Alto, delgado, de mirada melancólica y escrutadora, de boina perenne y perenne pantalón de pana. Botas de caza y chaqueta desgastada completaban la vestimenta habitual de un hombre extraordinario, riguroso, honesto, elegante. Virtudes que aplicaba tanto en su día a día como en su escritura. Él era la resistencia frente a un mundo que comenzaba a correr demasiado deprisa. Prefería el campo a la ciudad, la naturaleza al progreso “deshumanizado” y alienante, la cultura rural a la industrial, el trato personal a las camarillas — “Me gusta reunirme con la gente y conversar. Lo que no me gusta es conversar con la gente a codazos”—, la escritura reflexiva a las modas y las vanguardias.

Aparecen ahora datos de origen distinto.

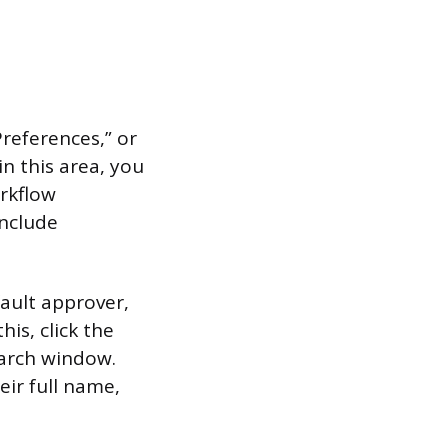
Preferences,” or
n this area, you
orkflow
nclude
fault approver,
is, click the
search window.
eir full name,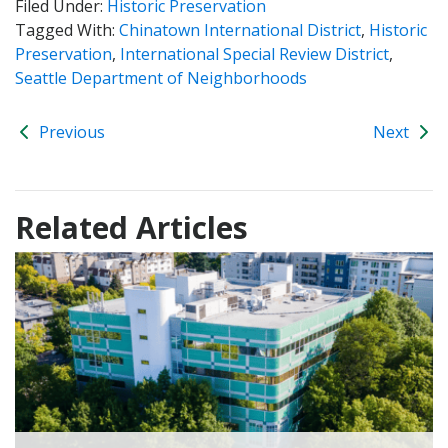
Filed Under:
Historic Preservation
Tagged With:
Chinatown International District
,
Historic
Preservation
,
International Special Review District
,
Seattle Department of Neighborhoods
Previous
Next
Related Articles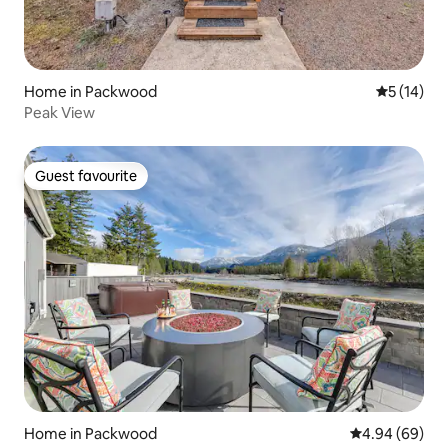
Home in Packwood
5 out of 5
5 (14)
Peak View
Guest favourite
Guest favourite
Home in Packwood
4.94 out of 5 
4.94 (69)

Delibes niño se formó con las Carmelitas y los Hermanos de las Escuelas Cristianas de Valladolid. Su infancia transcurrió serena, como buena parte de su adolescencia hasta que la Guerra Civil interrumpe sus estudios en la Escuela de Comercio, que retoma después de un año alistado en las filas de la Marina. Al tiempo, estudió Derecho. Ninguna de las carreras finalizadas eran la ilusión de su vida, así que en plena posguerra, El castellano de tierra adentro, que amaba a los pájaros y la vida rural, consigue trabajo como dibujante en el Norte de Castilla.
Alternando docencia, paseos en bicicleta de Molledo (Santander) a Sedano (Burgos) para encontrarse con su novia, Ángeles Castro (con quien se casó en 1946) y práctica periodística logró cierta estabilidad económica y uno de sus mayores deseos: fundar una familia. Además, fue poco a poco descubriendo su atracción por la escritura. Una carrera (esta sí) verdaderamente vocacional cuya elección fue un acierto. No sólo le valió el Nadal del 47 por La sombra del ciprés es alargada, sino que le abrió un horizonte literario inesperado. Cercenada sin pudicia por el censor, Aún es de día se publicó con más pena que gloria. Nada lo bastante importante como para impedirle ir a por la tercera.
En los tiempos de El camino, continuaba Delibes trabajando como catedrático en la Escuela de Comercio, dibujando viñetas humorísticas y escribiendo críticas de cine en El Norte de Castilla —diario del que llegaría a ser director—. Corrían los años 50 y la censura del régimen atizaba férrea. Su postura a favor de los sectores desfavorecidos, su denuncia sobre la situación de los campesinos castellanos o la injusticia de las estructuras oligárquicas no le allanaban el camino. Finalmente, tras varios enfrentamientos con el entonces Ministro de Información y Turismo, Manuel Fraga, presentó su dimisión. Superó el duelo en Estados Unidos, concretamente en la Universidad de Maryland como profesor visitante en el Departamento de Lenguas y Literaturas Extranjeras.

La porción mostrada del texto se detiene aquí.